Future Priests of the Third Millennium

A little insight into the life of seminarians from various dioceses preparing for ministry as Roman Catholic priests, including daily activities, personal interests, special events, the spiritual life, news from the seminary, and almost whatever comes to our minds!



Tuesday, February 19, 2008

The Christian Lens

I have the pleasure this semester of taking as an elective a course titled Literature from the Christian Perspective. In it, we’re examining poems, novels, and short stories through a Christian lens—that is, applying the Christian perspective to what we read. We recently finished reading Ernest Hemingway’s The Sun Also Rises, a fantastic novel that borrows its title from the Book of Ecclesiastes and poignantly captures the hopelessness and emptiness of vanity — of living life without acknowledging the Lord as source and summit.

I read this novel about five years ago while traveling on an airplane to Madrid. On that trip, I read mostly for the European cultural aspect, hoping to get some idea of how to really “do” Spain. In doing so, I certainly enjoyed the novel, but I did not get out of it what I did when reading from the Christian perspective. I read past the lives of despair sloppily patched with socializing, drinking, and licentiousness. I missed the commentary about life lived without a higher purpose. I did not see my friends in those pages, nor did I see a way to help them.

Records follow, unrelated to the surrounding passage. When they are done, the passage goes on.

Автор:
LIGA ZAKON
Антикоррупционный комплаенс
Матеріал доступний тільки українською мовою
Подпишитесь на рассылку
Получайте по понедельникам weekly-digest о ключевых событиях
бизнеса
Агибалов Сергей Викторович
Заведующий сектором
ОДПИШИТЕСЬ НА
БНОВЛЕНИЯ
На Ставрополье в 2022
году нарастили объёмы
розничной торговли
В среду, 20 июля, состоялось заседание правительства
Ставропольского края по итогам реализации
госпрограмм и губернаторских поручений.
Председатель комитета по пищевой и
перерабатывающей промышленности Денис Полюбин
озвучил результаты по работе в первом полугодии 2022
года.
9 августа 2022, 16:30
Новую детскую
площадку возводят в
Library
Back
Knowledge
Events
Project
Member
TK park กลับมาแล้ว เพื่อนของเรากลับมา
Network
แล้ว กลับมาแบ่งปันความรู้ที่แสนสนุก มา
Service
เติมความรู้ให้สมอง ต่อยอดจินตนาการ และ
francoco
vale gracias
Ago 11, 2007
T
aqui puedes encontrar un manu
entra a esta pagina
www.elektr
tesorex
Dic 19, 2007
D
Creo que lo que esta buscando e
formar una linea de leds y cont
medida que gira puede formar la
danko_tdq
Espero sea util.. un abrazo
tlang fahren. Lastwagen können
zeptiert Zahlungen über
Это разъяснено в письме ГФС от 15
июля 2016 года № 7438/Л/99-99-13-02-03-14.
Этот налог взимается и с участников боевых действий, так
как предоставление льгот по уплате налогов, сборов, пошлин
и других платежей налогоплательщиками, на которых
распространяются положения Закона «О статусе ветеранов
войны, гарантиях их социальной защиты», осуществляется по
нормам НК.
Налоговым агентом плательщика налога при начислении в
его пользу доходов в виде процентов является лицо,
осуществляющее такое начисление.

My change in intention made all the difference. And it is a change in the way of reading that I intend to employ for all future reading, especially novels. T.S. Eliot wrote: “But I incline to come to the alarming conclusion that it is just the literature that we read for ‘amusement,’ or ‘purely for pleasure’ that may have the greatest and least suspected influence upon us. It is the literature which we read with the least effort that can have the easiest and most insidious influence upon us.”

When we read a book that is aimed at spiritual growth, financial management, breaking our vices, or other similar themes, it seems that we read with intention, planning to make some change we want to make because of what we read. Similarly, if we embark on reading something that we know opposes what we believe, such as a religiously- or politically-charged commentary, we will do so with our defenses up. However, when we read for entertainment, and I believe this is Eliot’s point, we read differently. In reading for entertainment, we do not look for intentional steps to change and we do not put up our guard. We read simply to enjoy, perhaps even thinking that the fictional world is so different from our own that what happens in it does not really pertain to our own lives. In these situations, if we are open to whatever happens in the chapters, the influence is made. We come to condone, accept, or even look forward to the fictional thoughts and behaviors. Holden Caulfield’s flippancy becomes appealing. Ignatius J. Reilly’s lack of social tact becomes charming. A fiesta with Jake Barnes and company seems incredibly fun. Eliot contends that such things have an insidious influence upon us.

What to do? Stop reading for entertainment? Only read Christian novels? Put our Christianity on hold for the sake of entertainment? These are not good options. My vote is to approach literature (and music and movies and art and…) the same way we do life—with intention and on guard, confident and grounded in faith.